In our old ASP web site we have an ActiveX control written in VB6 that writes
a structured file to the users floppy disk drive.

Now that we are updating the site to ASP.NET, I want to rewrite the ActiveX
control in C#.NET.

I created a solution with a ASP.NET Web App project and a Windows Control
Library project containing a simple user control with a button on it.

The control assembly is signed, and I have the <object> tag to include the
control on the default.aspx page. This works fine on my own PC. When I open
the url I see the ActiveX control with the button. Of course, I have to
"click to activate activex control", which is fine, and once done I can click
the button to create the file.

However, on other users PC's, they don't see the control. Just a box with a
small icon in it. They are not prompted or otherwise informed of how to get
it to work.

What I would really like is for it to behave the way that other ActiveX
controls do, in that it would show the information bar in IE7, giving the
option to download the activeX control, and then show the install dialog.
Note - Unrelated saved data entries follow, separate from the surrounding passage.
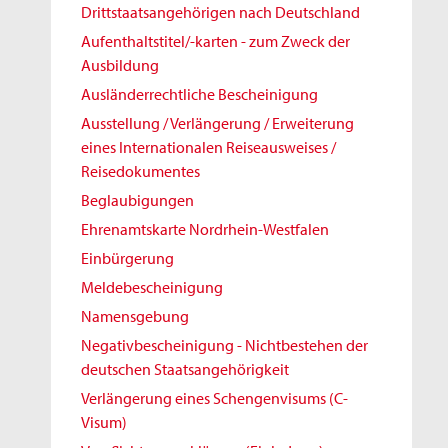
Drittstaatsangehörigen nach Deutschland
Aufenthaltstitel/-karten - zum Zweck der
Ausbildung
Ausländerrechtliche Bescheinigung
Ausstellung / Verlängerung / Erweiterung
eines Internationalen Reiseausweises /
Reisedokumentes
Beglaubigungen
Ehrenamtskarte Nordrhein-Westfalen
Einbürgerung
Meldebescheinigung
Namensgebung
Negativbescheinigung - Nichtbestehen der
deutschen Staatsangehörigkeit
Verlängerung eines Schengenvisums (C-
Visum)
Do I need to do anything special with the Windows Control Library project to
get it to work that way?
 
G

Guest

In our old ASP web site we have an ActiveX control written in VB6 that writes
a structured file to the users floppy disk drive.

Now that we are updating the site to ASP.NET, I want to rewrite the ActiveX
control in C#.NET.

I created a solution with a ASP.NET Web App project and a Windows Control
Library project containing a simple user control with a button on it.

The control assembly is signed, and I have the <object> tag to include the
control on the default.aspx page. This works fine on my own PC. When I open
the url I see the ActiveX control with the button. Of course, I have to
"click to activate activex control", which is fine, and once done I can click
the button to create the file.

However, on other users PC's, they don't see the control. Just a box with a
small icon in it. They are not prompted or otherwise informed of how to get
it to work.

What I would really like is for it to behave the way that other ActiveX
controls do, in that it would show the information bar in IE7, giving the
option to download the activeX control, and then show the install dialog.

Do I need to do anything special with the Windows Control Library project to
get it to work that way?

I think your users might need to add your website to the Trusted Sites
list in the Internet Explorer browser.
 
A

Andrew Hayes

Thanks for the reply Alexey, but our site already exists in their trusted
zone. So far I've only got it to appear within our office if the site shows
up as Local Intranet.

What I have noticed is that if I go to the Windows Update site on my virtual
PC, which shows up as belonging to the Internet zone, it still pops up the
Information Bar dialog, "Did you notice the Information Bar?", and the bar
says that "This website wants to run the following add-on: 'Microsoft Update'
from 'Microsoft Corporation'."

I'm looking for similiar functionality. Does this mean I have to build my
Windows User Control as an Internet Explorer add-on?